On a personal note, I’d add that World Above is really special to me: it’s the first place I read when I’d just moved to New Jersey and was feeling a bit adrift and in search of community, and I’ve returned many times to hear featured readers including Cynthia Arrieu-King, Nomi Stone, Claudia Cortese, to read in the open mic, and just to be among writers. There are two things about World Above’s format that I think are a bit unusual: each night includes an open mic and a featured reader, and the open mic is first, which feels to me like a way of saying that the open mic readers are real poets, too, not just an afterthought after the feature. There’s also always a writing prompt, mostly written by the amazing Barbara Daniels, and poets often return to a later poetry night to share the poem the prompt inspired. I love those prompts, because it feels like another acknowledgment that the people in the audience aren’t just listeners, but are writers, too. (The first four years of Barb’s prompts are available on the South Jersey Poets Website, here.)

Our interview is with Emari DiGiorgio, a poet and professor at Stockton University. She’s the author of Girl Torpedo (Agape Editions, 2018), the winner of the 2017  Numinous  Orison, Luminous Origin Literary Award, and The Things a Body Might Become (Five Oaks Press, 2017). She’s the recipient of the Auburn Witness Poetry Prize, the Ellen La Forge Memorial Poetry Prize, the Elinor Benedict Poetry Prize, the New Jersey Poetry Prize, RHINO’s Founder’s Prize, the Woodrow Hall Top Shelf Award, and a poetry fellowship from the New Jersey State Council on the Arts.
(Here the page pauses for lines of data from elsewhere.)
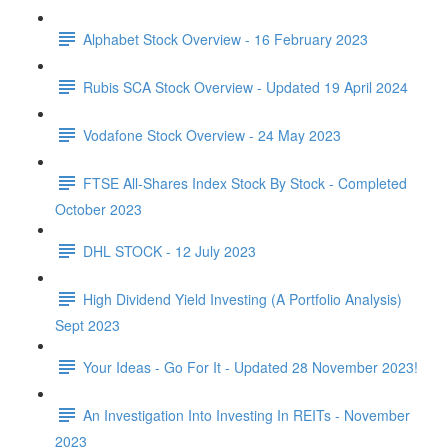
Alphabet Stock Overview - 16 February 2023
Rubis SCA Stock Overview - Updated 19 April 2024
Vodafone Stock Overview - 24 May 2023
FTSE All-Shares Index Stock By Stock - Completed
October 2023
DHL STOCK - 12 July 2023
High Dividend Yield Investing (A Portfolio Analysis)
Sept 2023
Your Ideas - Go For It - Updated 28 November 2023!
An Investigation Into Investing In REITs - November
2023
She’s received residencies from the Vermont Studio Center, Sundress Academy of the Arts, and Rivendell Writers’ Colony.

Nancy Reddy (NR)

The South Jersey Poets Collective includes so many different programs – the reading series, the poetry workshops, as I mentioned in the overview, and even more I didn’t know, like the Poets on a Jitney and the Bard on the Boardwalk projects that have been part of Atlantic City’s 48 Blocks celebration. How have all of these programs come together? To what extent did you build intentionally, and what parts of it were just serendipity and opportunity? 

Emari DiGiorgio (ED)

As poets and writers, we often talk about observation, about tuning in to the world around us. I think that organizing community writing projects requires the same type of attention and listening. In this way, most of these projects grew out of serendipity. Take World Above, as an example: there was a core group of community writers who wanted to meet and share poetry, and they moved from library to library to a beach playground (behind a third library). These people did not have a long-standing relationship with each other; they were bound by poetry, and they were actively pursuing an opportunity to be in the company of other writers. Acting on the observation is intentional, but it was serendipity that we found ourselves meeting in Stockton’s Dante Hall Theatre.  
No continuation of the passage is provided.